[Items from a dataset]
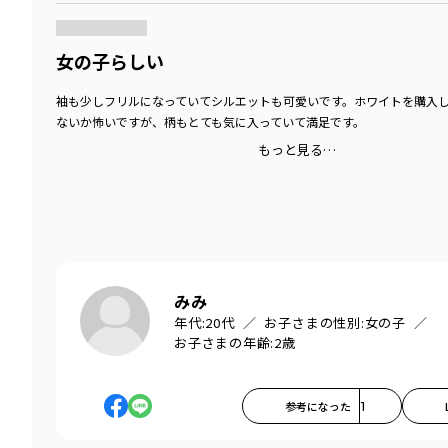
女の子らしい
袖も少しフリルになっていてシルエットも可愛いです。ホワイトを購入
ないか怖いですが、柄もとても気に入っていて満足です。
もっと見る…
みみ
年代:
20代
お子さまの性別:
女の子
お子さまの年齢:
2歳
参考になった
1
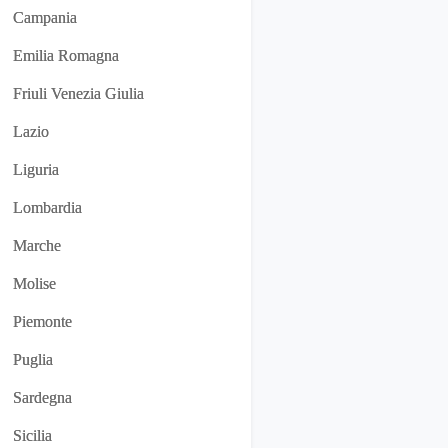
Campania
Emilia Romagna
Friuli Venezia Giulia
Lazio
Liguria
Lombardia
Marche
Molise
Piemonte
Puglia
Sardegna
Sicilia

...

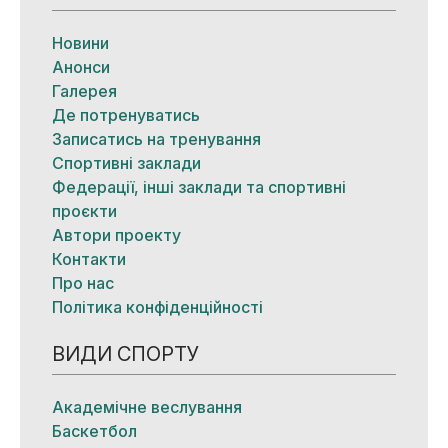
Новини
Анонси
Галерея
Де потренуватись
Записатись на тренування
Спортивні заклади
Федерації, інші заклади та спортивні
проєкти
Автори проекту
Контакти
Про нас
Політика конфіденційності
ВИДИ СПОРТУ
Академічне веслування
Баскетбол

* * *

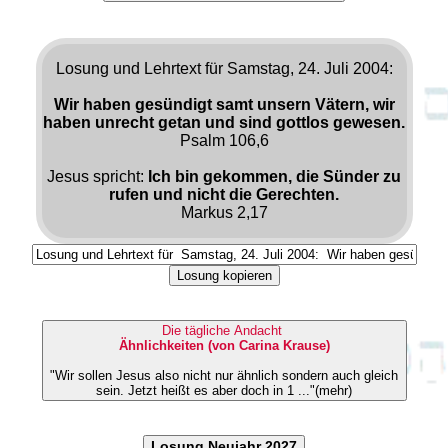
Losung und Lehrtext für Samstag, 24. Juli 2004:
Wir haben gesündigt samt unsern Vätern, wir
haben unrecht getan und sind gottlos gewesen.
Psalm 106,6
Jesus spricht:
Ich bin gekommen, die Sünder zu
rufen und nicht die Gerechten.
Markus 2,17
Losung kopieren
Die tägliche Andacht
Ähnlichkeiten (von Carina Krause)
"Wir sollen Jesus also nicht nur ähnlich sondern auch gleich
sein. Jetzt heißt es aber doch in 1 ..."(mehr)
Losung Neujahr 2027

* EXERCISE INSTRUCTIONS *
Your job is to return all lines above that hold the word "haben".

* ANSWER FOR THE TASK *
Wir haben gesündigt samt unsern Vätern, wir
haben unrecht getan und sind gottlos gewesen.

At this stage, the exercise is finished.